Steven Mosher of the Population Research Institute told a 1999 conference on human rights in China that the regime uses such means as cutting off electricity to the home, fining the mother (ostensibly for the additional expenses the second child will cost the state), locking her up, subjecting her to day-long brainwashing sessions from party officials, firing her, and burning the home while other women of child-bearing age are forced to watch. "As long as the pregnant women walk the last few steps to the local medical clinic under their own power," said Mosher, "then the abortions that follow are said by the government to be 'voluntary.'"
Occasionally, party officials and local police physically restrain the pregnant woman in her own home or a clinic while the abortion is performed on her and her child using the crudest of methods: pushing on her belly to induce premature birth.
Post-birth deterrents include refusing the new baby a residence permit and, while medical expenses for other family members are free, requiring parents to pay for those for the second child.
The one-child policy has had a deleterious effect on Chinese women's health.
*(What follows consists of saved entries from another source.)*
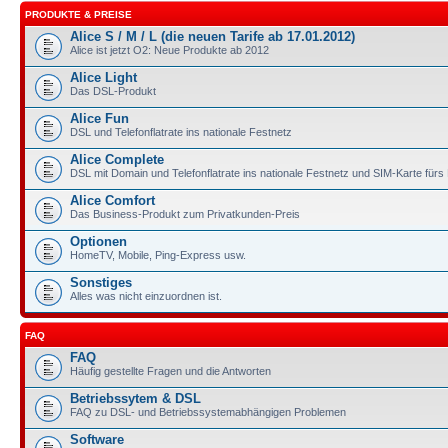
PRODUKTE & PREISE
Alice S / M / L (die neuen Tarife ab 17.01.2012)
Alice ist jetzt O2: Neue Produkte ab 2012
Alice Light
Das DSL-Produkt
Alice Fun
DSL und Telefonflatrate ins nationale Festnetz
Alice Complete
DSL mit Domain und Telefonflatrate ins nationale Festnetz und SIM-Karte für
Alice Comfort
Das Business-Produkt zum Privatkunden-Preis
Optionen
HomeTV, Mobile, Ping-Express usw.
Sonstiges
Alles was nicht einzuordnen ist.
FAQ
FAQ
Häufig gestellte Fragen und die Antworten
Betriebssytem & DSL
FAQ zu DSL- und Betriebssystemabhängigen Problemen
Software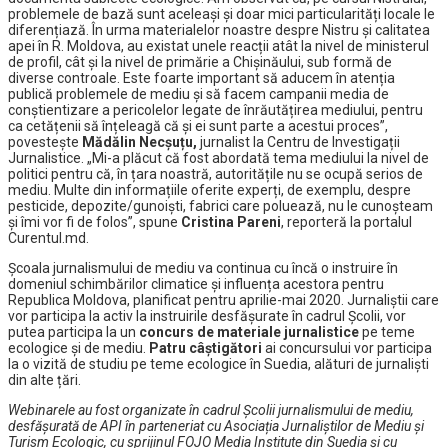
problemele de bază sunt aceleași și doar mici particularități locale le
diferențiază. În urma materialelor noastre despre Nistru și calitatea
apei în R. Moldova, au existat unele reacții atât la nivel de ministerul
de profil, cât și la nivel de primărie a Chișinăului, sub formă de
diverse controale. Este foarte important să aducem în atenția
publică problemele de mediu și să facem campanii media de
conștientizare a pericolelor legate de înrăutățirea mediului, pentru
ca cetățenii să înțeleagă că și ei sunt parte a acestui proces”,
povestește
Mădălin Necșuțu,
jurnalist la Centru de Investigații
Jurnalistice. „Mi-a plăcut că fost abordată tema mediului la nivel de
politici pentru că, în țara noastră, autoritățile nu se ocupă serios de
mediu. Multe din informațiile oferite experți, de exemplu, despre
pesticide, depozite/gunoiști, fabrici care poluează, nu le cunoșteam
și îmi vor fi de folos”, spune
Cristina Pareni
, reporteră la portalul
Curentul.md.
Şcoala jurnalismului de mediu va continua cu încă o instruire în
domeniul schimbărilor climatice și influența acestora pentru
Republica Moldova, planificat pentru aprilie-mai 2020. Jurnaliştii care
vor participa la activ la instruirile desfășurate în cadrul Școlii, vor
putea participa la un
concurs de materiale jurnalistice
pe teme
ecologice şi de mediu.
Patru câștigători
ai concursului vor participa
la o vizită de studiu pe teme ecologice în Suedia, alături de jurnaliști
din alte țări.
Webinarele au fost organizate în cadrul Școlii jurnalismului de mediu,
desfășurată de API în parteneriat cu Asociația Jurnaliștilor de Mediu și
Turism Ecologic, cu sprijinul FOJO Media Institute din Suedia și cu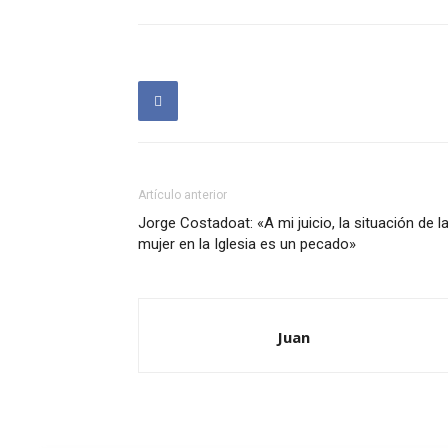
Artículo anterior
Jorge Costadoat: «A mi juicio, la situación de l
mujer en la Iglesia es un pecado»
Juan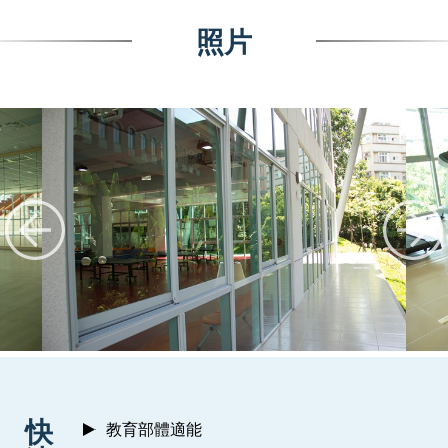
照片
:::
快
教育部體適能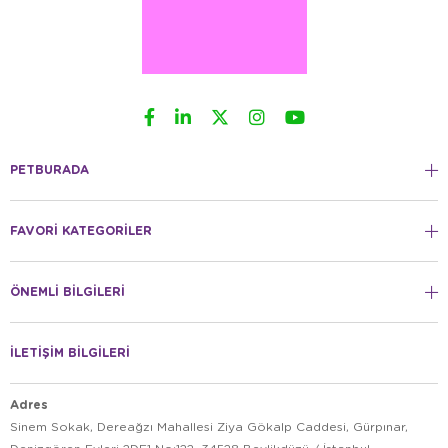
PETBURADA
FAVORİ KATEGORİLER
ÖNEMLİ BİLGİLERİ
İLETİŞİM BİLGİLERİ
Adres
Sinem Sokak, Dereağzı Mahallesi Ziya Gökalp Caddesi, Gürpınar,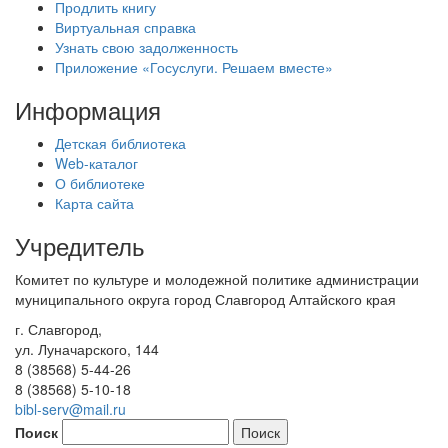
Продлить книгу
Виртуальная справка
Узнать свою задолженность
Приложение «Госуслуги. Решаем вместе»
Информация
Детская библиотека
Web-каталог
О библиотеке
Карта сайта
Учредитель
Комитет по культуре и молодежной политике администрации
муниципального округа город Славгород Алтайского края
г. Славгород,
ул. Луначарского, 144
8 (38568) 5-44-26
8 (38568) 5-10-18
bibl-serv@mail.ru
Поиск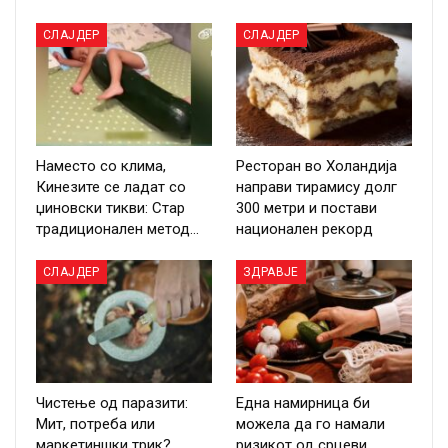
СЛАЈДЕР
СЛАЈДЕР
Наместо со клима,
Ресторан во Холандија
Кинезите се ладат со
направи тирамису долг
џиновски тикви: Стар
300 метри и постави
традиционален метод…
национален рекорд
СЛАЈДЕР
ЗДРАВЈЕ
Чистење од паразити:
Една намирница би
Мит, потреба или
можела да го намали
маркетиншки трик?
ризикот од срцеви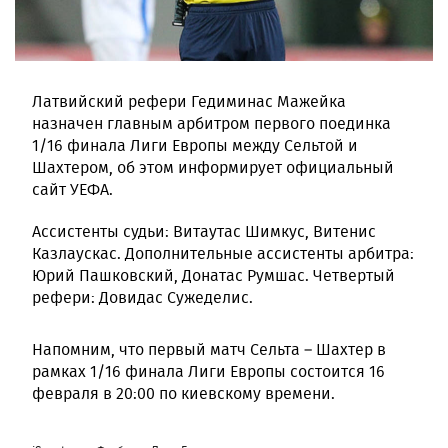
Латвийский рефери Гедиминас Мажейка
назначен главным арбитром первого поединка
1/16 финала Лиги Европы между Сельтой и
Шахтером, об этом информирует официальный
сайт УЕФА.
Ассистенты судьи: Витаутас Шимкус, Витенис
Казлаускас. Дополнительные ассистенты арбитра:
Юрий Пашковский, Донатас Румшас. Четвертый
рефери: Довидас Сужеделис.
Напомним, что первый матч Сельта – Шахтер в
рамках 1/16 финала Лиги Европы состоится 16
февраля в 20:00 по киевскому времени.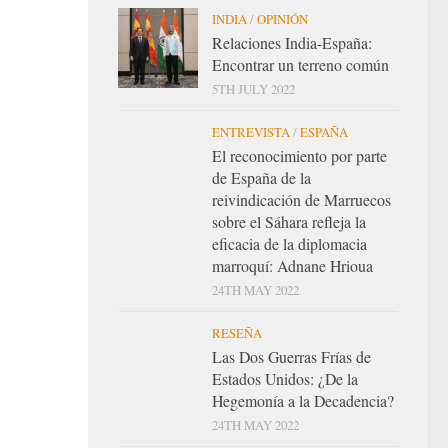
INDIA
/
OPINIÓN
Relaciones India-España:
Encontrar un terreno común
5TH JULY 2022
ENTREVISTA
/
ESPAÑA
El reconocimiento por parte
de España de la
reivindicación de Marruecos
sobre el Sáhara refleja la
eficacia de la diplomacia
marroquí: Adnane Hrioua
24TH MAY 2022
RESEÑA
Las Dos Guerras Frías de
Estados Unidos: ¿De la
Hegemonía a la Decadencia?
24TH MAY 2022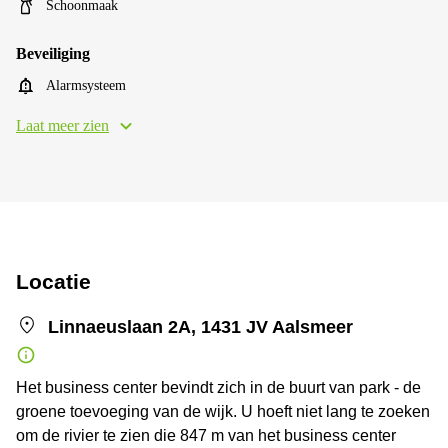
Schoonmaak
Beveiliging
Alarmsysteem
Laat meer zien
Locatie
Linnaeuslaan 2A, 1431 JV Aalsmeer
Het business center bevindt zich in de buurt van park - de
groene toevoeging van de wijk. U hoeft niet lang te zoeken
om de rivier te zien die 847 m van het business center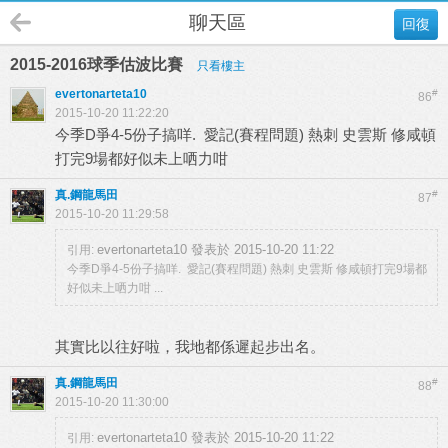
聊天區
回復
2015-2016球季估波比賽
只看樓主
evertonarteta10
#
86
2015-10-20 11:22:20
今季D爭4-5份子搞咩. 愛記(賽程問題) 熱刺 史雲斯 修咸頓
打完9場都好似未上哂力咁
真.鋼龍馬田
#
87
2015-10-20 11:29:58
evertonarteta10 發表於 2015-10-20 11:22
引用:
今季D爭4-5份子搞咩. 愛記(賽程問題) 熱刺 史雲斯 修咸頓打完9場都
好似未上哂力咁 ...
其實比以往好啦，我地都係遲起步出名。
真.鋼龍馬田
#
88
2015-10-20 11:30:00
evertonarteta10 發表於 2015-10-20 11:22
引用: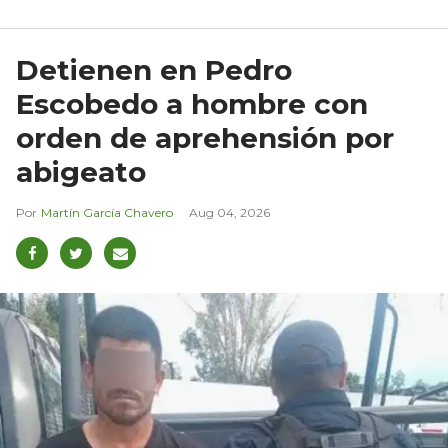
Detienen en Pedro
Escobedo a hombre con
orden de aprehensión por
abigeato
Martín García Chavero
Aug 04, 2026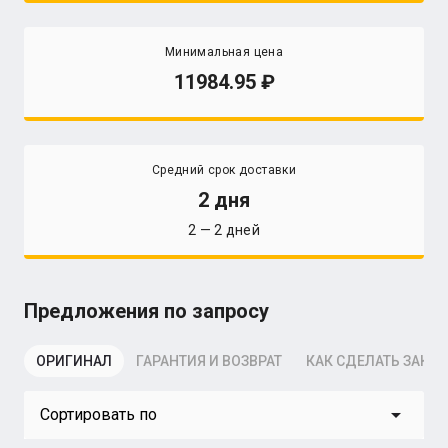
Минимальная цена
11984.95
Средний срок доставки
2 дня
2 — 2 дней
Предложения по запросу
ОРИГИНАЛ
ГАРАНТИЯ И ВОЗВРАТ
КАК СДЕЛАТЬ ЗАКАЗ
arrow_drop_down
Сортировать по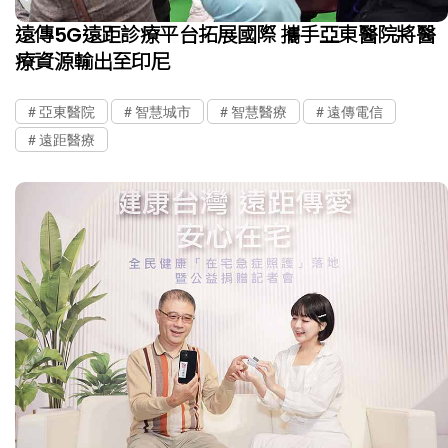
遠傳5G遠距診療平台拓展國際 攜手亞東醫院將醫
療資源輸出至印尼
亞東醫院
智慧城市
智慧醫療
遠傳電信
遠距醫療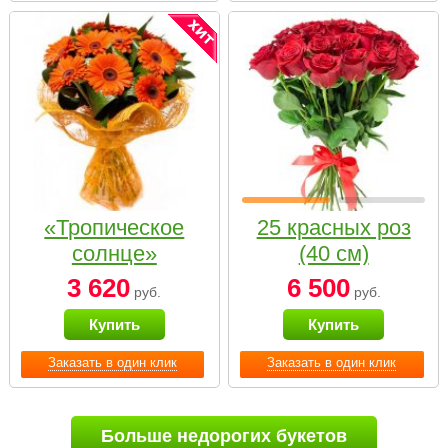
«Тропическое
25 красных роз
солнце»
(40 см)
3 620
6 500
руб.
руб.
Купить
Купить
Заказать в один клик
Заказать в один клик
Больше недорогих букетов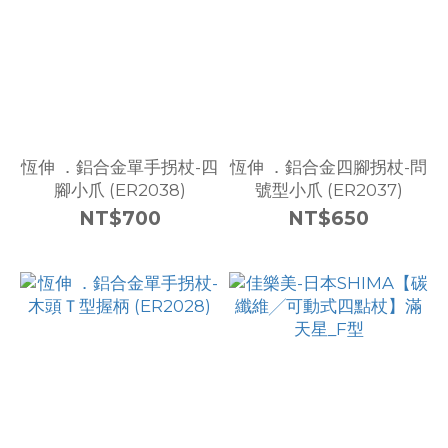
恆伸 ．鋁合金單手拐杖-四
恆伸 ．鋁合金四腳拐杖-問
腳小爪 (ER2038)
號型小爪 (ER2037)
NT$700
NT$650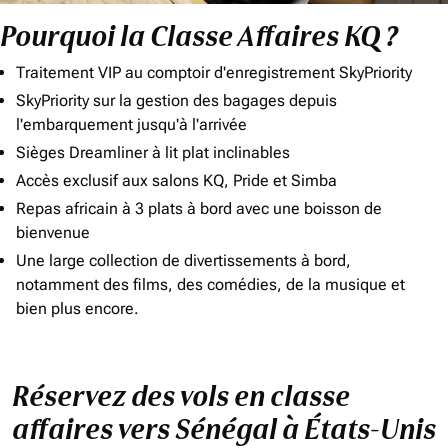
Pourquoi la Classe Affaires KQ ?
Traitement VIP au comptoir d'enregistrement SkyPriority
SkyPriority sur la gestion des bagages depuis
l'embarquement jusqu'à l'arrivée
Sièges Dreamliner à lit plat inclinables
Accès exclusif aux salons KQ, Pride et Simba
Repas africain à 3 plats à bord avec une boisson de
bienvenue
Une large collection de divertissements à bord,
notamment des films, des comédies, de la musique et
bien plus encore.
Réservez des vols en classe
affaires vers Sénégal à États-Unis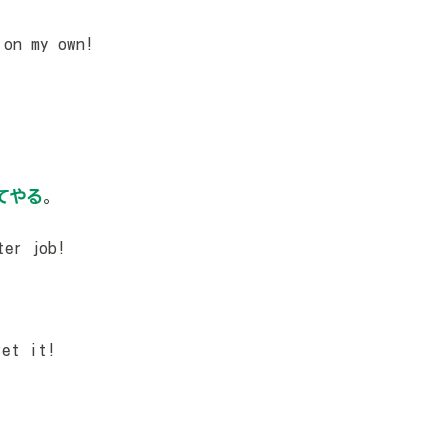
on my own!
てやる
。
er job!
et it!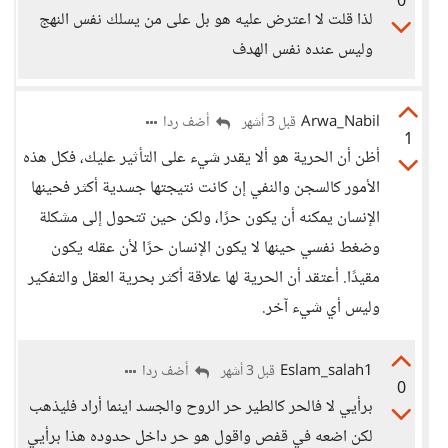
0
لذا قلت لا اعترض عليه هو بل على من يسلك نفس النهج
وليس عنده نفس الهدف
Arwa_Nabil
أضف ردا
قبل 3 أشهر
1
أظن أن الحرية هو ألا يقدر شيء على التأثير عليك، فكل هذه
الأمور كالسجن والنفي إن كانت نتيجتها جسدية أكثر فحينها
الإنسان يمكنه أن يكون حرًا، ولكن حين تتحول إلى مشكلة
وضغط نفسي حينها لا يكون الإنسان حرًا لأن عقله يكون
مقيدًا. أعتقد أن الحرية لها علاقة أكثر بحرية العقل والتفكير
وليس أي شيء آخر.
Eslam_salah1
أضف ردا
قبل 3 أشهر
0
برأيي لا فالحر كالطير حر الروح والجسد اينما أراد فليذهب
لكن اضعه في قفص واقول هو حر داخل حدوده هذا برأيي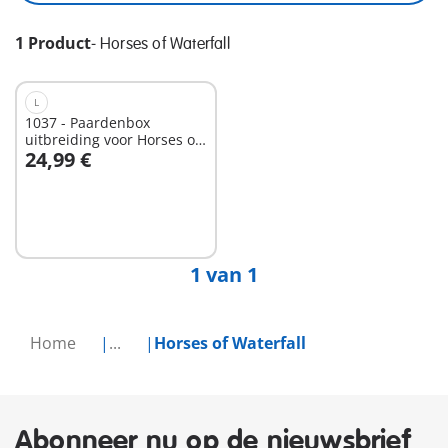
1 Product
-
Horses of Waterfall
L
1037 - Paardenbox
uitbreiding voor Horses of
24,99 €
Waterfall
In winkelwagen
1 van 1
Home
...
Horses of Waterfall
Abonneer nu op de nieuwsbrief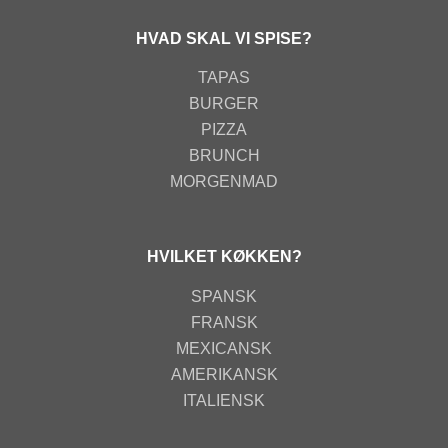
HVAD SKAL VI SPISE?
TAPAS
BURGER
PIZZA
BRUNCH
MORGENMAD
HVILKET KØKKEN?
SPANSK
FRANSK
MEXICANSK
AMERIKANSK
ITALIENSK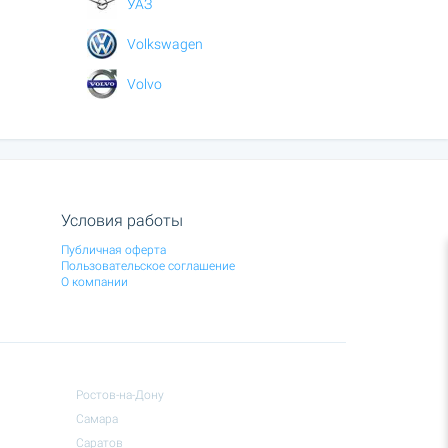
УАЗ
Volkswagen
Volvo
Условия работы
Публичная оферта
Пользовательское соглашение
О компании
Ростов-на-Дону
Самара
Саратов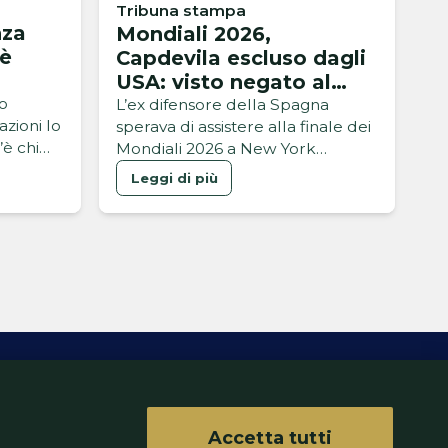
Tribuna stampa
nza
Mondiali 2026,
 è
Capdevila escluso dagli
USA: visto negato al
campione del mondo
vo
L’ex difensore della Spagna
zioni lo
sperava di assistere alla finale dei
2010
è chi
Mondiali 2026 a New York
insieme ai suoi ex compagni e ai
Leggi di più
figli, ma il rifiuto dell’ESTA
potrebbe impedirgli di partire
Accetta tutti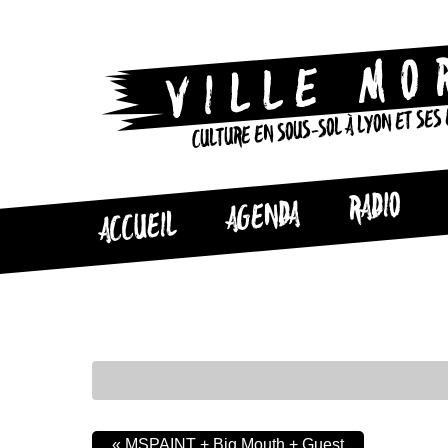
CULTURE EN SOUS-SOL À LYON ET SES
RADIO
AGENDA
ACCUEIL
«
MSPAINT + Big Mouth + Guest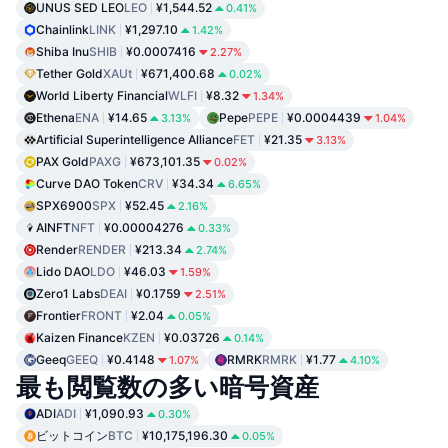
UNUS SED LEO
LEO
¥1,544.52
0.41%
Chainlink
LINK
¥1,297.10
1.42%
Shiba Inu
SHIB
¥0.0007416
2.27%
Tether Gold
XAUt
¥671,400.68
0.02%
World Liberty Financial
WLFI
¥8.32
1.34%
Ethena
ENA
¥14.65
Pepe
PEPE
¥0.0004439
3.13%
1.04%
Artificial Superintelligence Alliance
FET
¥21.35
3.13%
PAX Gold
PAXG
¥673,101.35
0.02%
Curve DAO Token
CRV
¥34.34
6.65%
SPX6900
SPX
¥52.45
2.16%
AINFT
NFT
¥0.00004276
0.33%
Render
RENDER
¥213.34
2.74%
Lido DAO
LDO
¥46.03
1.59%
Zero1 Labs
DEAI
¥0.1759
2.51%
Frontier
FRONT
¥2.04
0.05%
Kaizen Finance
KZEN
¥0.03726
0.14%
Geeq
GEEQ
¥0.4148
RMRK
RMRK
¥1.77
1.07%
4.10%
最も閲覧数の多い暗号資産
ADI
ADI
¥1,090.93
0.30%
ビットコイン
BTC
¥10,175,196.30
0.05%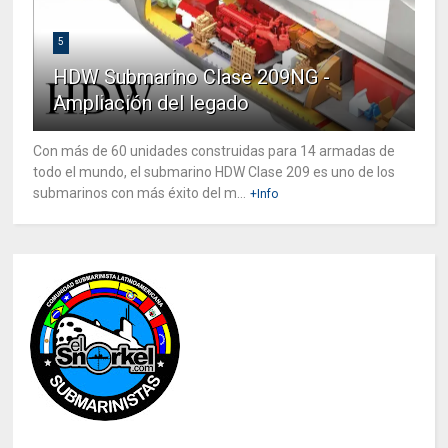
5
HDW Submarino Clase 209NG -
Ampliación del legado
Con más de 60 unidades construidas para 14 armadas de
todo el mundo, el submarino HDW Clase 209 es uno de los
submarinos con más éxito del m...
+Info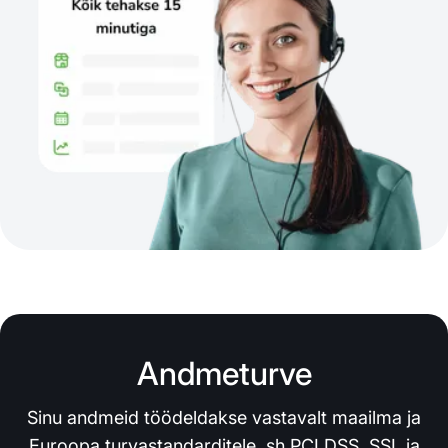
Andmeturve
Sinu andmeid töödeldakse vastavalt maailma ja
Euroopa turvastandarditele, sh PCI DSS, SSL ja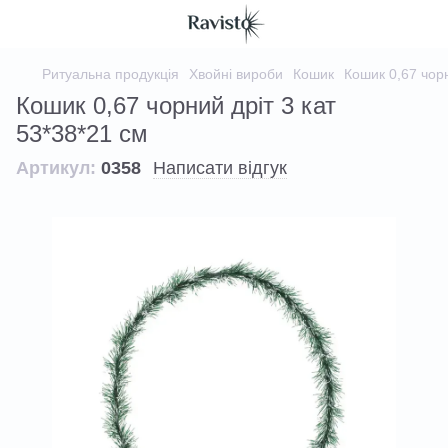
Ритуальна продукція
Хвойні вироби
Кошик
Кошик 0,67 чорн
Кошик 0,67 чорний дріт 3 кат
53*38*21 см
Артикул:
0358
Написати відгук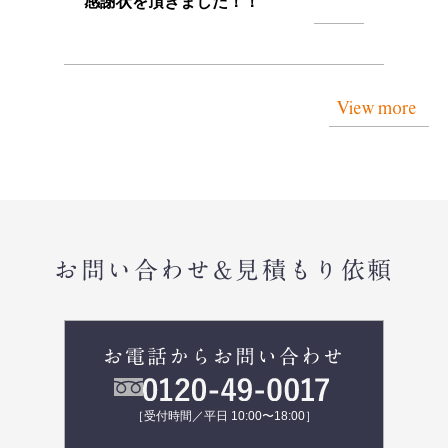
感謝状を頂きました！！
View more
お問い合わせ&見積もり依頼
お電話からお問い合わせ
［受付時間／平日 10:00〜18:00］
A 2013 meta-study of data from three dozen hospitals in 14 Chinese provinces showed that women who had one abortion got breast cancer 44% more often than women who had no abortions. Women with two abortions got breast cancer 76% more often, and women with three abortions got it 89% more often.
The Chens are not alone in their opposition, according to the Associated Press. The nation's social media channels are alive with the debate, which is concerned not only with individual rights, but with the demographics of a country with few young people left to support many grandparents. Already Mr. Chen has a job offer, reports the state-owned organ, The Paper. A travel agency has offered to hire him.